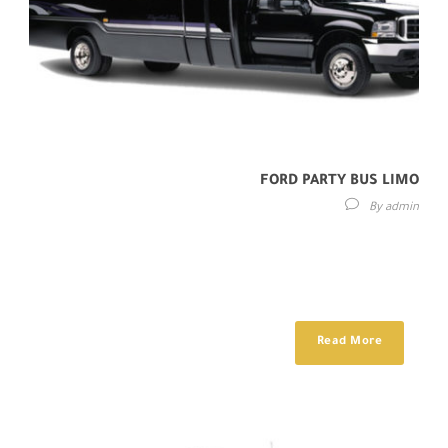
FORD PARTY BUS LIMO
By
admin
Maecenas sed diam eget risus varius blandit sit amet non magna.
Etiam porta sem malesuada magna mollis euismod. Donec id elit
non...
Read More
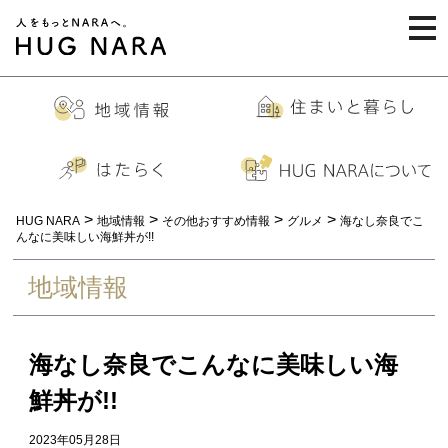
togg
navi
>
>
>
>
HUG NARA
地域情報
その他おすすめ情報
グルメ
海なし奈良でこ
んなに美味しい海鮮丼が!!
地域情報
海なし奈良でこんなに美味しい海
鮮丼が!!
2023年05月28日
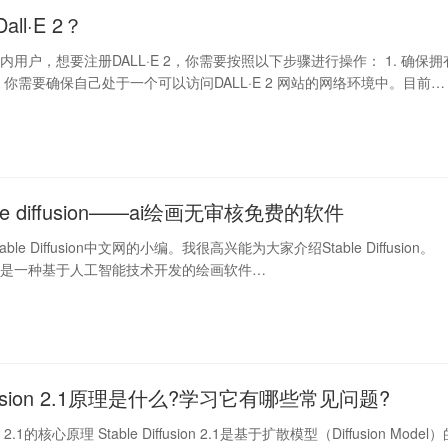
ll·E 2？
用户，想要注册DALL·E 2，你需要按照以下步骤进行操作： 1. 确保拥
，你需要确保自己处于一个可以访问DALL·E 2 网站的网络环境中。目前，
ble diffusion——ai绘画无审核免费的软件
le Diffusion中文网的小编。我很高兴能为大家介绍Stable Diffusion。
ffusion是一种基于人工智能技术开发的绘画软件…
diffusion 2.1原理是什么?学习它有哪些常见问题?
sion 2.1的核心原理 Stable Diffusion 2.1是基于扩散模型（Diffusion Model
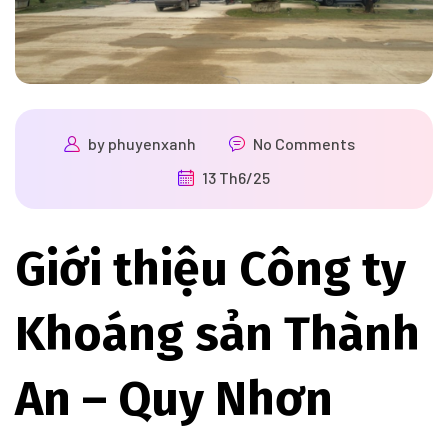
by
phuyenxanh
No Comments
13 Th6/25
Giới thiệu Công ty
Khoáng sản Thành
An – Quy Nhơn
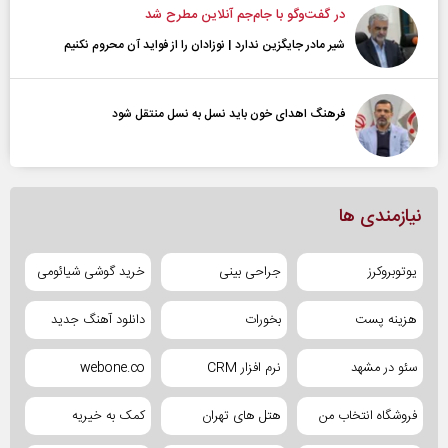
در گفت‌و‌گو با جام‌جم آنلاین مطرح شد
شیر مادر جایگزین ندارد | نوزادان را از فواید آن محروم نکنیم
فرهنگ اهدای خون باید نسل به نسل منتقل شود
نیازمندی ها
یوتوبروکرز
جراحی بینی
خرید گوشی شیائومی
هزینه پست
بخورات
دانلود آهنگ جدید
سئو در مشهد
نرم افزار CRM
webone.co
فروشگاه انتخاب من
هتل های تهران
کمک به خیریه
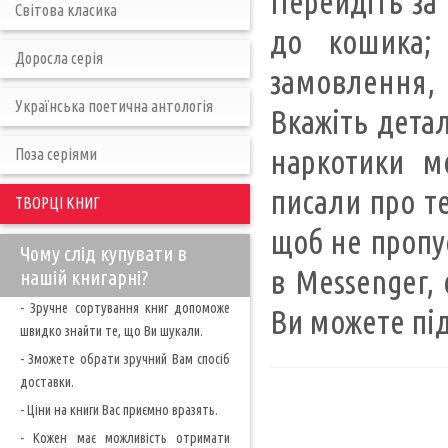
Перейдіть за 
Світова класика
до кошика; 
Доросла серія
замовлення, 
Українська поетична антологія
Вкажіть детал
наркотики м
Поза серіями
писали про те
ТВОРЦІ КНИГ
щоб не пропу
Чому слід купувати в
в Messenger,
нашій книгарні?
- Зручне сортування книг допоможе
Ви можете під
швидко знайти те, що Ви шукали.
- Зможете обрати зручний Вам спосіб
доставки.
- Ціни на книги Вас приємно вразять.
- Кожен має можливість отримати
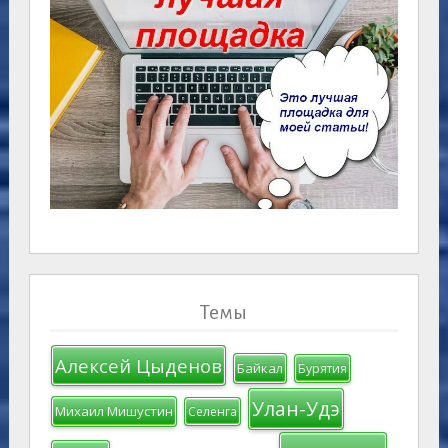
Темы
Алексей Цыденов
Байкал
Бурятия
Улан-Удэ
Михаил Мишустин
Селенга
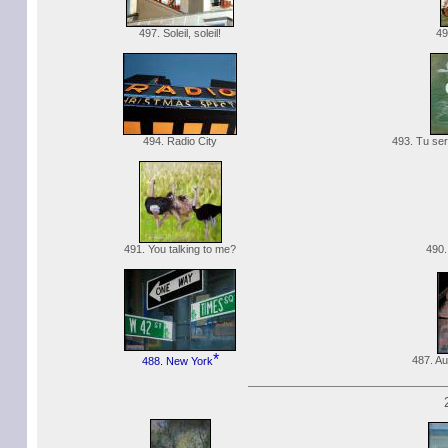
497. Soleil, soleil!
49
494. Radio City
493. Tu ser
491. You talking to me?
490.
*
487. A
488. New York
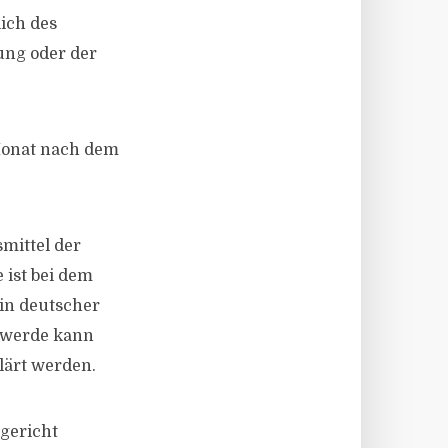
ich des
ung oder der
Monat nach dem
mittel der
 ist bei dem
 in deutscher
chwerde kann
lärt werden.
gericht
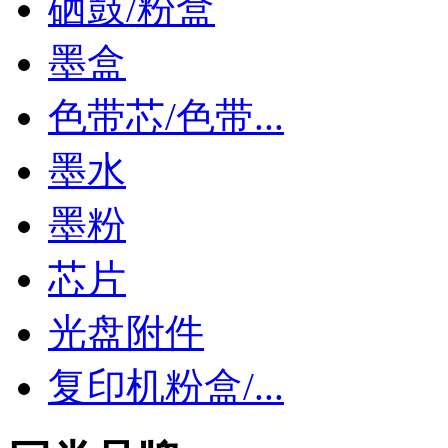
硒鼓/粉盒
墨盒
色带芯/色带...
墨水
墨粉
芯片
光盘附件
复印机粉盒/...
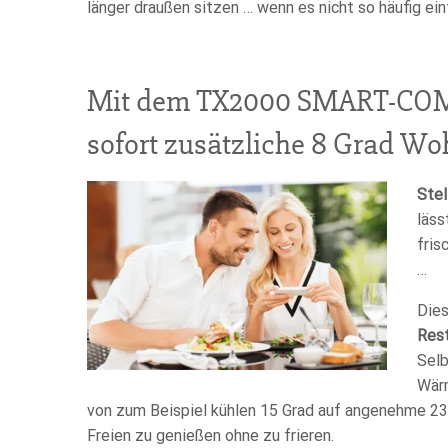
länger draußen sitzen … wenn es nicht so häufig ein
Mit dem TX2000 SMART-COMFO
sofort zusätzliche 8 Grad W
Stel
läss
fris
…
Dies
Rest
Selb
Wärm
von zum Beispiel kühlen 15 Grad auf angenehme 23
Freien zu genießen ohne zu frieren.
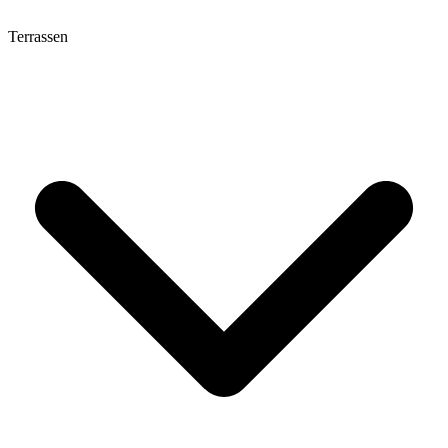
Terrassen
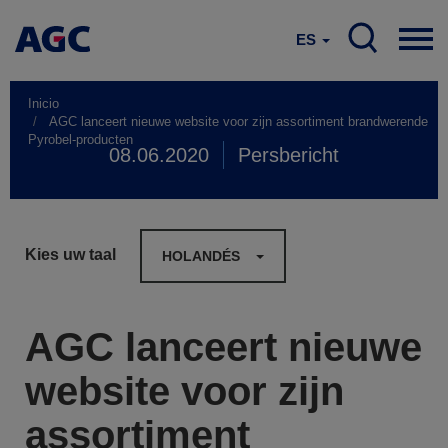
ES
Inicio
AGC lanceert nieuwe website voor zijn assortiment brandwerende
Pyrobel-producten
08.06.2020
Persbericht
Kies uw taal
HOLANDÉS
AGC lanceert nieuwe
website voor zijn
assortiment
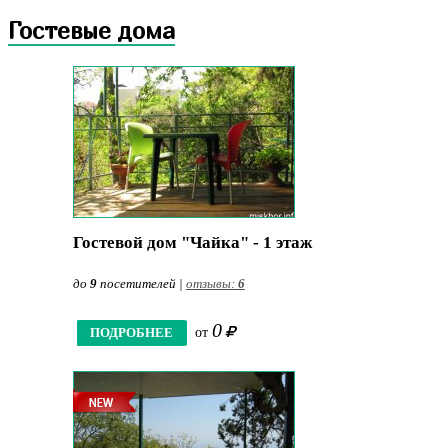
Гостевые дома
Гостевой дом "Чайка" - 1 этаж
до
9
посетителей |
отзывы:
6
0
ПОДРОБНЕЕ
от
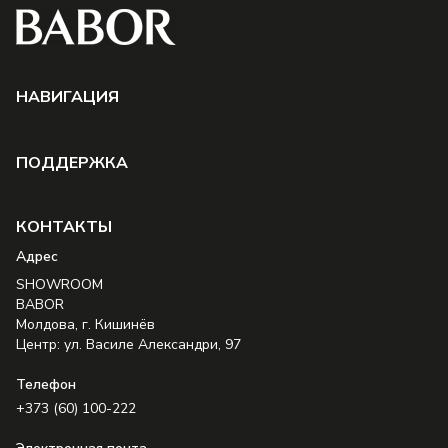
НAВИГАЦИЯ
ПОДДЕРЖКА
КОНТАКТЫ
Aдрес
SHOWROOM
BABOR
Молдова, г. Кишинёв
Центр: ул. Василе Александри, 97
Телефон
+373 (60) 100-222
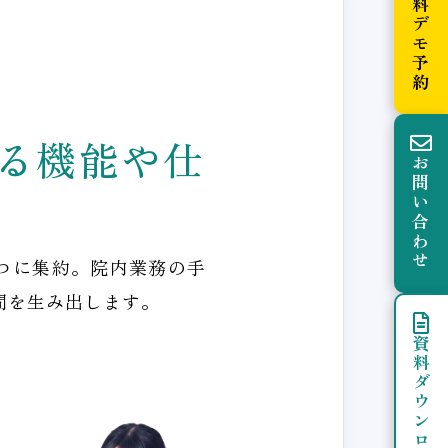
無料デモ予約
る機能や仕
お問い合わせ
つに集約。院内業務の手
間を生み出します。
資料ダウンロード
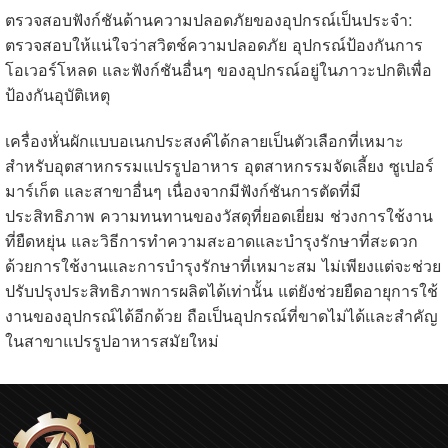
ตรวจสอบฟังก์ชันด้านความปลอดภัยของอุปกรณ์เป็นประจำ:
ตรวจสอบให้แน่ใจว่าสวิตช์ความปลอดภัย อุปกรณ์ป้องกันการ
โอเวอร์โหลด และฟังก์ชันอื่นๆ ของอุปกรณ์อยู่ในภาวะปกติเพื่อ
ป้องกันอุบัติเหตุ
เครื่องหั่นผักแบบอเนกประสงค์ได้กลายเป็นตัวเลือกที่เหมาะ
สำหรับอุตสาหกรรมแปรรูปอาหาร อุตสาหกรรมจัดเลี้ยง ซูเปอร์
มาร์เก็ต และสาขาอื่นๆ เนื่องจากมีฟังก์ชันการตัดที่มี
ประสิทธิภาพ ความทนทานของวัสดุที่ยอดเยี่ยม ช่วงการใช้งาน
ที่ยืดหยุ่น และวิธีการทำความสะอาดและบำรุงรักษาที่สะดวก
ด้วยการใช้งานและการบำรุงรักษาที่เหมาะสม ไม่เพียงแต่จะช่วย
ปรับปรุงประสิทธิภาพการผลิตได้เท่านั้น แต่ยังช่วยยืดอายุการใช้
งานของอุปกรณ์ได้อีกด้วย ถือเป็นอุปกรณ์ที่ขาดไม่ได้และสำคัญ
ในสาขาแปรรูปอาหารสมัยใหม่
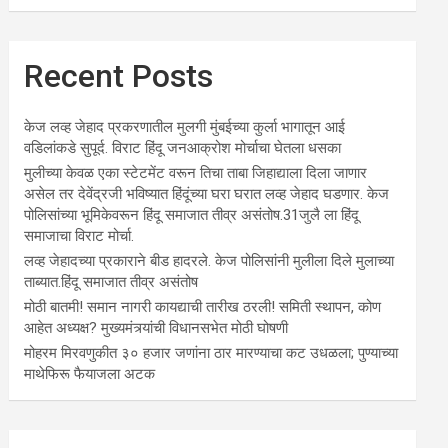
Recent Posts
केज लव्ह जेहाद प्रकरणातील मुलगी मुंबईच्या कुर्ला भागातून आई
वडिलांकडे सुपूर्द. विराट हिंदू जनआक्रोश मोर्चाचा घेतला धसका
मुलीच्या केवळ एका स्टेटमेंट वरून तिचा ताबा जिहाद्याला दिला जाणार
असेल तर देवेंद्रजी भविष्यात हिंदूंच्या घरा घरात लव्ह जेहाद घडणार. केज
पोलिसांच्या भूमिकेवरून हिंदू समाजात तीव्र असंतोष.31जुलै ला हिंदू
समाजाचा विराट मोर्चा.
लव्ह जेहादच्या प्रकाराने बीड हादरले. केज पोलिसांनी मुलीला दिले मुलाच्या
ताब्यात.हिंदू समाजात तीव्र असंतोष
मोठी बातमी! समान नागरी कायद्याची तारीख ठरली! समिती स्थापन, कोण
आहेत अध्यक्ष? मुख्यमंत्र्यांची विधानसभेत मोठी घोषणी
मोहरम मिरवणुकीत ३० हजार जणांना ठार मारण्‍याचा कट उधळला; पुण्‍याच्‍या
माथेफिरू फैयाजला अटक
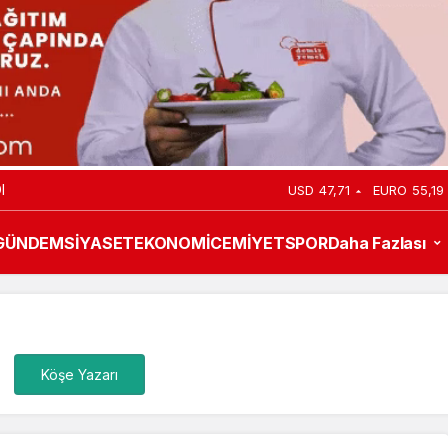
I
USD
47,71
EURO
55,19
GÜNDEM
SİYASET
EKONOMİ
CEMİYET
SPOR
Daha Fazlası
Köşe Yazarı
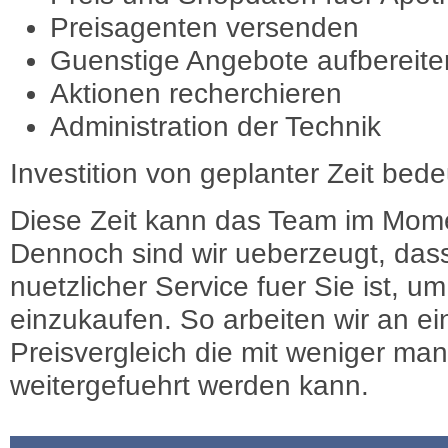
Preisagenten versenden
Guenstige Angebote aufbereite
Aktionen recherchieren
Administration der Technik
Investition von geplanter Zeit bede
Diese Zeit kann das Team im Mome
Dennoch sind wir ueberzeugt, dass
nuetzlicher Service fuer Sie ist, 
einzukaufen. So arbeiten wir an e
Preisvergleich die mit weniger ma
weitergefuehrt werden kann.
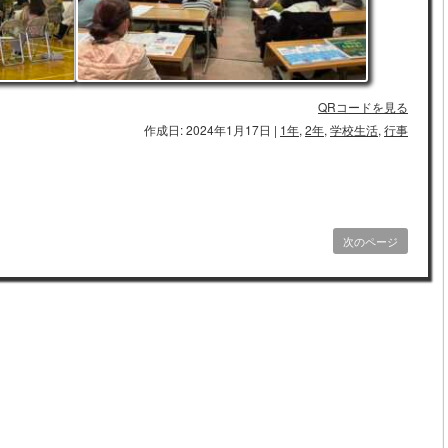
QRコードを見る
作成日: 2024年1月17日
|
1年
,
2年
,
学校生活
,
行事
次のページ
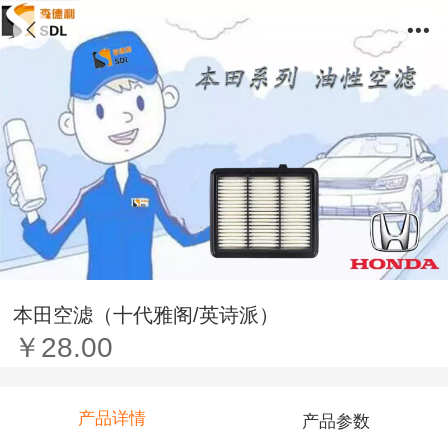
本田空滤（十代雅阁/英诗派）
￥28.00
产品详情
产品参数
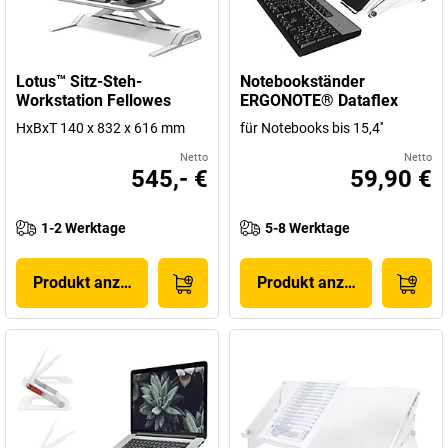
Lotus™ Sitz-Steh-
Notebookständer
Workstation Fellowes
ERGONOTE® Dataflex
HxBxT 140 x 832 x 616 mm
für Notebooks bis 15,4''
Netto
Netto
545,- €
59,90 €
1-2 Werktage
5-8 Werktage
Produkt anzeigen
Produkt anzeigen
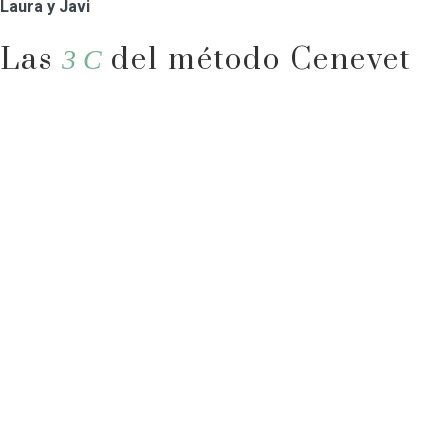
Laura y Javi
Las
del método Cenevet
3 C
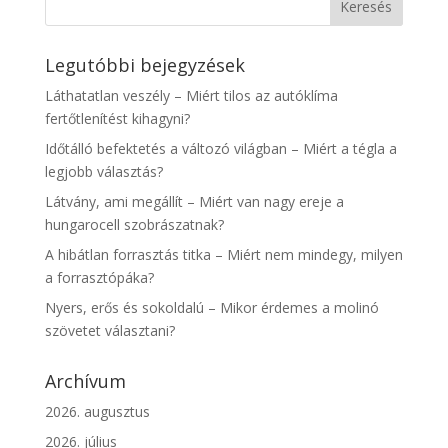
Legutóbbi bejegyzések
Láthatatlan veszély – Miért tilos az autóklíma
fertőtlenítést kihagyni?
Időtálló befektetés a változó világban – Miért a tégla a
legjobb választás?
Látvány, ami megállít – Miért van nagy ereje a
hungarocell szobrászatnak?
A hibátlan forrasztás titka – Miért nem mindegy, milyen
a forrasztópáka?
Nyers, erős és sokoldalú – Mikor érdemes a molinó
szövetet választani?
Archívum
2026. augusztus
2026. július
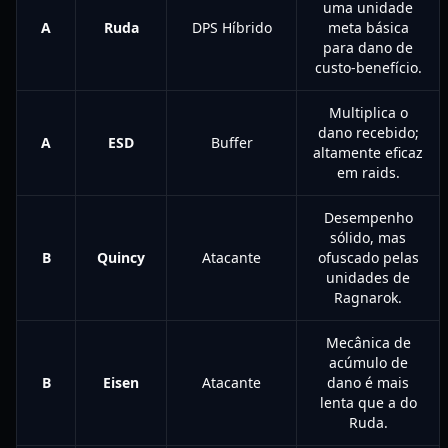
uma unidade
A
Ruda
DPS Híbrido
meta básica
para dano de
custo-benefício.
Multiplica o
dano recebido;
A
ESD
Buffer
altamente eficaz
em raids.
Desempenho
sólido, mas
B
Quincy
Atacante
ofuscado pelas
unidades de
Ragnarok.
Mecânica de
acúmulo de
B
Eisen
Atacante
dano é mais
lenta que a do
Ruda.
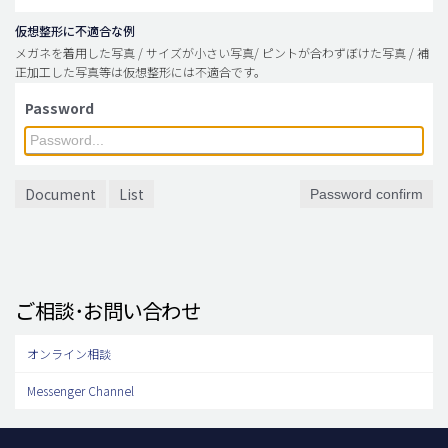
仮想整形に不適合な例
メガネを着用した写真 / サイズが小さい写真/ ピントが合わずぼけた写真 / 補
正加工した写真等は仮想整形には不適合です。
Password
Document
List
Password confirm
ご相談･お問い合わせ
オンライン相談
Messenger Channel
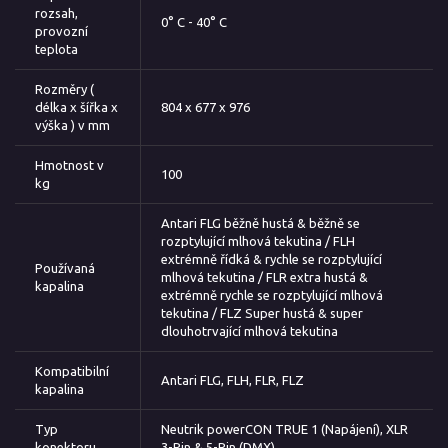
rozsah,
0° C - 40° C
provozní
teplota
Rozměry (
délka x šířka x
804 x 677 x 976
výška ) v mm
Hmotnost v
100
kg
Antari FLG běžně hustá & běžně se
rozptylující mlhová tekutina / FLH
extrémně řídká & rychle se rozptylující
Používaná
mlhová tekutina / FLR extra hustá &
kapalina
extrémně rychle se rozptylující mlhová
tekutina / FLZ Super hustá & super
dlouhotrvající mlhová tekutina
Kompatibilní
Antari FLG, FLH, FLR, FLZ
kapalina
Typ
Neutrik powerCON TRUE 1 (Napájení), XLR
konektoru
3-Pin & 5-Pin (DMX)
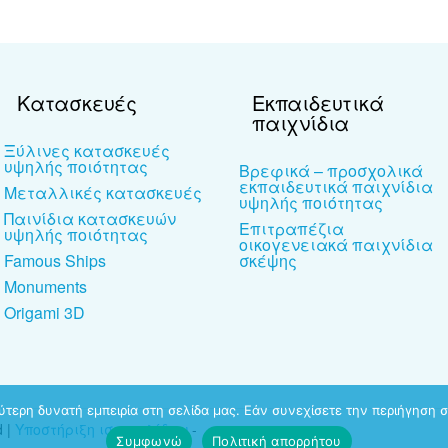
Κατασκευές
Εκπαιδευτικά
παιχνίδια
Ξύλινες κατασκευές
υψηλής ποιότητας
Βρεφικά – προσχολικά
εκπαιδευτικά παιχνίδια
Μεταλλικές κατασκευές
υψηλής ποιότητας
Παινίδια κατασκευών
Επιτραπέζια
υψηλής ποιότητας
οικογενειακά παιχνίδια
Famous Ships
σκέψης
Monuments
Origami 3D
τερη δυνατή εμπειρία στη σελίδα μας. Εάν συνεχίσετε την περιήγηση σ
d |
Υποστήριξη ιστοσελίδων
-
Συμφωνώ
Πολιτική απορρήτου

▬▬▬

◆ Your task ◆
Your answer should be the lines above, from the line containing "โอเวอร์โหลด และฟังก์ชันอื่นๆ ของอุปกรณ์อยู่ในภาวะปกติเพื่อ" up to and including the line containing "มาร์เก็ต และสาขาอื่นๆ เนื่องจากมีฟังก์ชันการตัดที่มี", reproduced exactly and with nothing else.

◆ Answer for the task ◆
โอเวอร์โหลด และฟังก์ชันอื่นๆ ของอุปกรณ์อยู่ในภาวะปกติเพื่อ
ป้องกันอุบัติเหตุ
เครื่องหั่นผักแบบอเนกประสงค์ได้กลายเป็นตัวเลือกที่เหมาะ
สำหรับอุตสาหกรรมแปรรูปอาหาร อุตสาหกรรมจัดเลี้ยง ซูเปอร์
มาร์เก็ต และสาขาอื่นๆ เนื่องจากมีฟังก์ชันการตัดที่มี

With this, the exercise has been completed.